The Peak

Oct 12, 2022

It is an amazing scene.  The right amount of rain and summer sun has created the vast yellows and deep reds of Fall.  That each day has lately been relatively warm and sunny has lent to the overall sheer artistry that is Nature herself.   Maples, Oaks, Sumac, Virginia Creeper, Cottonwood all turning hues as the slowly tilting earth steers our side of the planet back to Winter.  

It is hard to ignore, much less feel the excitement, the preparation for the coming of the cold.  On my walks around Warren Park, the squirrels work overtime, running with acorns in their mouths.  They seek various places to stash their booty, coming to claim it when the snow settles.

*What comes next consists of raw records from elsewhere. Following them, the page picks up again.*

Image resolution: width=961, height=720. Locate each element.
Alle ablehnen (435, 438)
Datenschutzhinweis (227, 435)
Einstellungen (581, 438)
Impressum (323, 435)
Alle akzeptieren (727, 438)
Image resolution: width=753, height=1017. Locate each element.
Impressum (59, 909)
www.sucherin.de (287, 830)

Even the bumblebees still dart to the flowers that remain.  Purple Echinacea, Clover and Ironweed all beckon to them.  In the morning I will find a bee numbed to immobility by the night's cold on the flower itself, waiting for the sun to warm them to commence the harvest once more. 

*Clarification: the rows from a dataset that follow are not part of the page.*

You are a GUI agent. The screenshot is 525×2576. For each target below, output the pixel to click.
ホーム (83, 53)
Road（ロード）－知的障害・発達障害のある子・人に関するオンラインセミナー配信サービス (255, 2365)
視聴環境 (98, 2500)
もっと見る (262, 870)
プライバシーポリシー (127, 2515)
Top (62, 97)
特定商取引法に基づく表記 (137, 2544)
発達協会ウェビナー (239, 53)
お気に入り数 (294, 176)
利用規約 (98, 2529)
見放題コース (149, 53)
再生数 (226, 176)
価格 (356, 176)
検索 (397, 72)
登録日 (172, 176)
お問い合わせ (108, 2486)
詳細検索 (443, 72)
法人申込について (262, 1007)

Not all trees turn at once.  Some are defiant, holding onto their green, emerald mantles.  Others give up quite easily, and each small breeze sees them shedding their leaves as one discards dirty clothes after a long day.  They are resigned to the arrival of Winter, and they are ready for it to arrive. 

The prairie grasses and plants also change.  The Big Bluestem and Little Bluestem turn blood red.  Come the snow, they will look beautiful as they stretch up over the drifts.  The Cup Plant and False Indigo start to wither and make no pretense that they are going away.  I will leave them be for the cold months, so birds can peck away at what few seeds there may be and shelter in the dried leaves. 

A walk along Lake Michigan and its azure waters only heightens the beauty.  The beach grass, yellowed, waves above the sand.  The waves are small, calm and all is a gentle, floating, graceful movement of swirling leaves, blue water and even bluer sky.  It is a dreamscape, a lulling of the senses, just that last bit of inspirational fat before the arrival of famine. 

We have just a few precious more weeks of the peak color season here.  Soon all the trees, even the stubborn ones will stand stark and still.  The oak will have a few brown leaves that flutter like a mournful reminder.  “Do you remember Summer?” they sigh as we wait our turn on the sledding hill. 

November will arrive. She will take to the Lake as her domain, whipping the waves into a crashing, brown, turbid frenzy as she soaks us with a bone-chilling cold rain.  The dancing leaves of October will be wet, corpse-like piles of rotting brown.  All will kneel before the Hag of Hoarfrost.  Her initial anger cools with earth itself and those first flakes of snow will arrive, like curious visitors from another world. 

That will come soon. But for now, the color and excitement are here.  The splashes of yellow, orange and ochre mix and mingle in their own celebration of Autumn, a heady mead, and I revel in the indulgence.